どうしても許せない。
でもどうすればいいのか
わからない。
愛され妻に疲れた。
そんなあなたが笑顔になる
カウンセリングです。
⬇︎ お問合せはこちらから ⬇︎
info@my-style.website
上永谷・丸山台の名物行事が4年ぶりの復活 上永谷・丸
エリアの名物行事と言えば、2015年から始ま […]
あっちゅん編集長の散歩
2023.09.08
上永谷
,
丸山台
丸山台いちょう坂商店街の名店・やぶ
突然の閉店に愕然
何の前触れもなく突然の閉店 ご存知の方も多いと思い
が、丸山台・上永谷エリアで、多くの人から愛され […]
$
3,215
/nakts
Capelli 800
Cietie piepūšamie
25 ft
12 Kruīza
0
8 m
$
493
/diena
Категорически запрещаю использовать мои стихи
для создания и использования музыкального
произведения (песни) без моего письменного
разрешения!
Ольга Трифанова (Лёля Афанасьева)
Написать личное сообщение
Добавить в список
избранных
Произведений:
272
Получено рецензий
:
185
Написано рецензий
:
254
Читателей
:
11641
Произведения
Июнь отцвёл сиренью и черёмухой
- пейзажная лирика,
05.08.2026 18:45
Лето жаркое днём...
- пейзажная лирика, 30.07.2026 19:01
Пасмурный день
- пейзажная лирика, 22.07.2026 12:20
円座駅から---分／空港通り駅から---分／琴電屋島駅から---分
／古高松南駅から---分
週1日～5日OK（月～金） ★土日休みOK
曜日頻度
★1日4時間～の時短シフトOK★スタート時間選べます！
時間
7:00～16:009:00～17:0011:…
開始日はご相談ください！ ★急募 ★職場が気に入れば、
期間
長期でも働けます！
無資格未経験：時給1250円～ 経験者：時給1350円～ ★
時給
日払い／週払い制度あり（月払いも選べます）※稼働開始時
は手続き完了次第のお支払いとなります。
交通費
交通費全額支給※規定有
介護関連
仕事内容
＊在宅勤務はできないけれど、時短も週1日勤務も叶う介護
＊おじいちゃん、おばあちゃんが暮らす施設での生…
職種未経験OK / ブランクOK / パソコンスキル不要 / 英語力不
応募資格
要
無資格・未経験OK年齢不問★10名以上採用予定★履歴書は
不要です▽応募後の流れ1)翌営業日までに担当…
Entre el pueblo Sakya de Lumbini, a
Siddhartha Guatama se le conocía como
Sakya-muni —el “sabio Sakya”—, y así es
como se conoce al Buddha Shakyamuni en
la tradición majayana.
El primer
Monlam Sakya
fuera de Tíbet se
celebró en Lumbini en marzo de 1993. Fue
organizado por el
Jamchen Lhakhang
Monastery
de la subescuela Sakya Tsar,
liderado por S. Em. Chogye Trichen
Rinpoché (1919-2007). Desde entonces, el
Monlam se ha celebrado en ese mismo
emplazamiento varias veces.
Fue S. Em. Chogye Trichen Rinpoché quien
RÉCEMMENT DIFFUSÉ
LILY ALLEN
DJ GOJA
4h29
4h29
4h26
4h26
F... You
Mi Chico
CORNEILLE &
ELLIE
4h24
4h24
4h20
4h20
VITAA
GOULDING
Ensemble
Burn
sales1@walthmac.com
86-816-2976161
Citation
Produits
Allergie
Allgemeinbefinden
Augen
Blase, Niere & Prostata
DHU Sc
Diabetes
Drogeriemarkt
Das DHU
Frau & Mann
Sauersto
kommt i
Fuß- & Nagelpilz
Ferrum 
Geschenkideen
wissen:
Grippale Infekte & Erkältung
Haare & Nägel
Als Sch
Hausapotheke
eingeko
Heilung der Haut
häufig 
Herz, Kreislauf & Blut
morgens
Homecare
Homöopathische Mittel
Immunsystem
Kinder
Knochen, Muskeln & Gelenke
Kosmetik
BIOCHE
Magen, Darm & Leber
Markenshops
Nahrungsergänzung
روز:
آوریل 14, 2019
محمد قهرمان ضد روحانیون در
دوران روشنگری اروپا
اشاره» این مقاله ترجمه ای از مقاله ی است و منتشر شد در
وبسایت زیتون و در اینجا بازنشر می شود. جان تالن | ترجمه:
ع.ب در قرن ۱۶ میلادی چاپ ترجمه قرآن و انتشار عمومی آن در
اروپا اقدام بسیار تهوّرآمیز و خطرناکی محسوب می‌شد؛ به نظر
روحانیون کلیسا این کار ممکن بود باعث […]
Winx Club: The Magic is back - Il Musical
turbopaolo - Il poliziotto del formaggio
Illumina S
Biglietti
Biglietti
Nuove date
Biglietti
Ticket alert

* * *

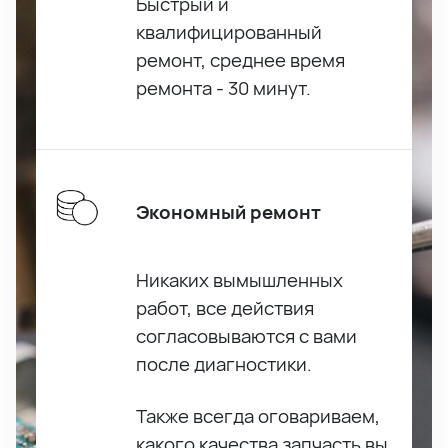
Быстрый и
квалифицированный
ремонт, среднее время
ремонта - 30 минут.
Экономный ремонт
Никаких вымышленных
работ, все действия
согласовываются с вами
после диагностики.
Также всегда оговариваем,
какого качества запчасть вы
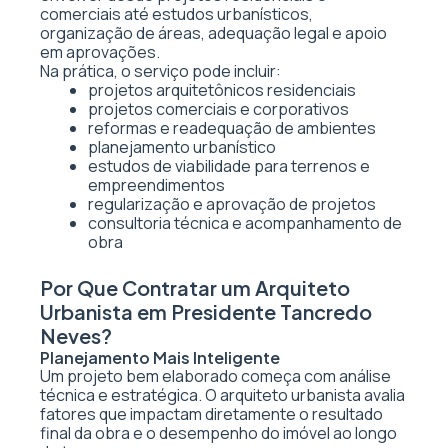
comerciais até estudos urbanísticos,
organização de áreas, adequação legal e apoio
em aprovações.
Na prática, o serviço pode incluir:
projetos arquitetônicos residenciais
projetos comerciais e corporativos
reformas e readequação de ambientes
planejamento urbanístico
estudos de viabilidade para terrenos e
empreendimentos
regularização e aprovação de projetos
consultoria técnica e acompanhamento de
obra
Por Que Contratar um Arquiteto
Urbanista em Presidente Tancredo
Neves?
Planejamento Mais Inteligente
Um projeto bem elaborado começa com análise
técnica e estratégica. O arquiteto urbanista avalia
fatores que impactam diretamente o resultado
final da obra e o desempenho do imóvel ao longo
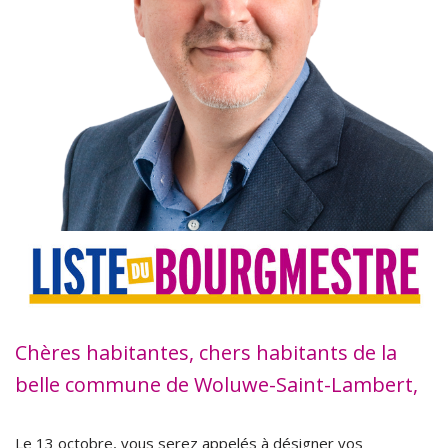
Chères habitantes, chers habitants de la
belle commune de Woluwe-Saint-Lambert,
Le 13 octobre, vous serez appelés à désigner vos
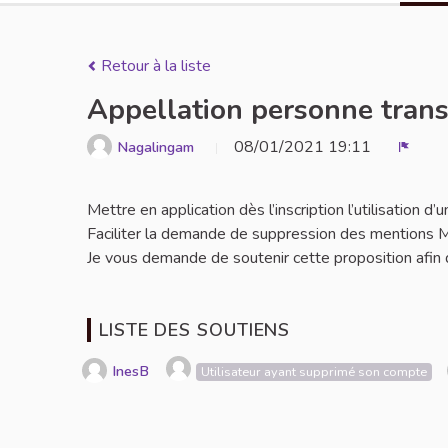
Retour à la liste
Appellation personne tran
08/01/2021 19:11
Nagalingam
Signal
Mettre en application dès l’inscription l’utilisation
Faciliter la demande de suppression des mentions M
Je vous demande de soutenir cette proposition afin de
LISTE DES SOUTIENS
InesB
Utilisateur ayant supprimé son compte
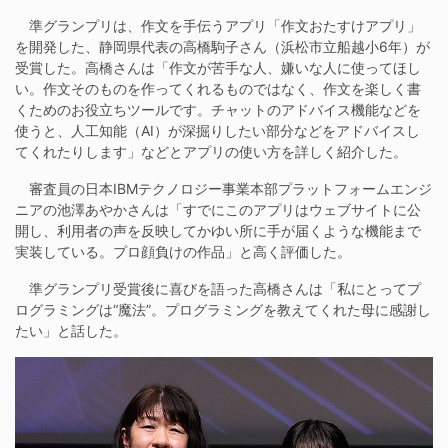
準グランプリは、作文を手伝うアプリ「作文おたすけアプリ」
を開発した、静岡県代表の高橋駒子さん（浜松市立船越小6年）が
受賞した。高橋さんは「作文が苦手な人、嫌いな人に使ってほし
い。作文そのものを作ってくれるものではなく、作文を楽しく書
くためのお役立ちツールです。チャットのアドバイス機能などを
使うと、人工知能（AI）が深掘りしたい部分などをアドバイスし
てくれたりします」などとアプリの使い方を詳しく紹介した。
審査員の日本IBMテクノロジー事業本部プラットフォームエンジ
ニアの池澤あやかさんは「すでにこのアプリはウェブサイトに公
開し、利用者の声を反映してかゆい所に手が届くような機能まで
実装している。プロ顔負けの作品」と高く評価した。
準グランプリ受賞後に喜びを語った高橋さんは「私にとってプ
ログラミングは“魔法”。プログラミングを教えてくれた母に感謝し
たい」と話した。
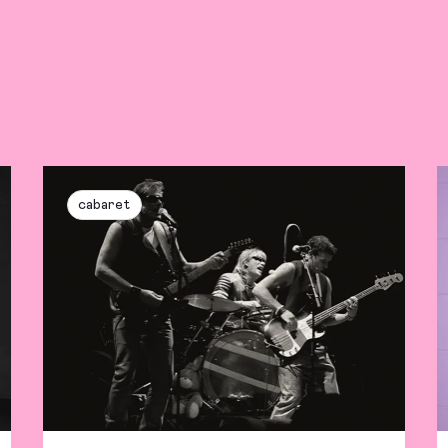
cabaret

* * *

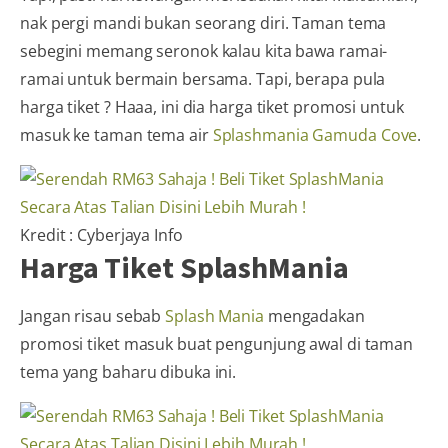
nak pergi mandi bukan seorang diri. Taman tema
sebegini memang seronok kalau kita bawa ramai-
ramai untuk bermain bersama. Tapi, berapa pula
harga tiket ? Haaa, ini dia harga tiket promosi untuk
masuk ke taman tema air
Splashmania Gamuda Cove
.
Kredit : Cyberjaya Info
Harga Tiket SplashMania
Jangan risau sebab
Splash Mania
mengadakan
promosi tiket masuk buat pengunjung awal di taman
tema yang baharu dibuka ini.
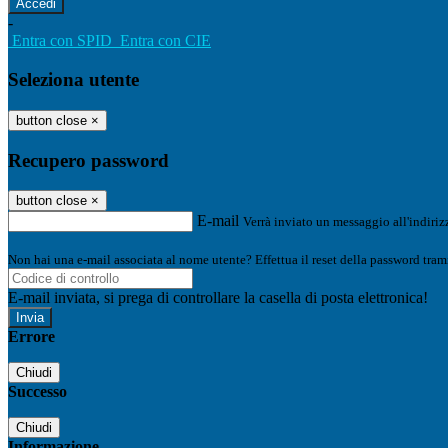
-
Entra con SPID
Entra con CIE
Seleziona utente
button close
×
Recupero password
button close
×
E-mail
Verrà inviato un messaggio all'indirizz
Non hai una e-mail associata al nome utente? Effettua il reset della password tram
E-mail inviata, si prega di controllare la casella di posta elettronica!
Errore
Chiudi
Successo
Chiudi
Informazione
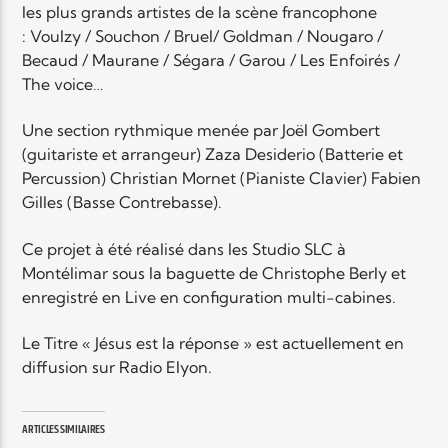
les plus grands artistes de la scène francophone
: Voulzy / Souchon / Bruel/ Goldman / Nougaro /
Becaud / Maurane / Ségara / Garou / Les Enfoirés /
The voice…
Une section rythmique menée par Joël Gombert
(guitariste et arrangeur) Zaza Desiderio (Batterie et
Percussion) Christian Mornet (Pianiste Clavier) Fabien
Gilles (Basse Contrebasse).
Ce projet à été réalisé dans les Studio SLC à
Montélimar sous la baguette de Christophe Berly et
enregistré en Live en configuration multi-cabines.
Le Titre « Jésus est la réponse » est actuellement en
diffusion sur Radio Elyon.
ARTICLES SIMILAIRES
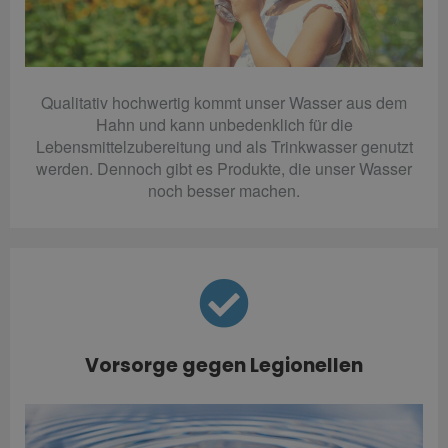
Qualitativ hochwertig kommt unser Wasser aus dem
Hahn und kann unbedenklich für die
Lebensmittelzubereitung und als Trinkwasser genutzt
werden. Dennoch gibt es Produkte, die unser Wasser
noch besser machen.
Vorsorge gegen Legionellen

● Exercise details: Everything above from the line containing "empreendimentos" down to the line containing "Um projeto bem elaborado começa com análise" should be copied exactly, both end lines included, and nothing else.

● Output of the task:
empreendimentos
regularização e aprovação de projetos
consultoria técnica e acompanhamento de
obra
Por Que Contratar um Arquiteto
Urbanista em Presidente Tancredo
Neves?
Planejamento Mais Inteligente
Um projeto bem elaborado começa com análise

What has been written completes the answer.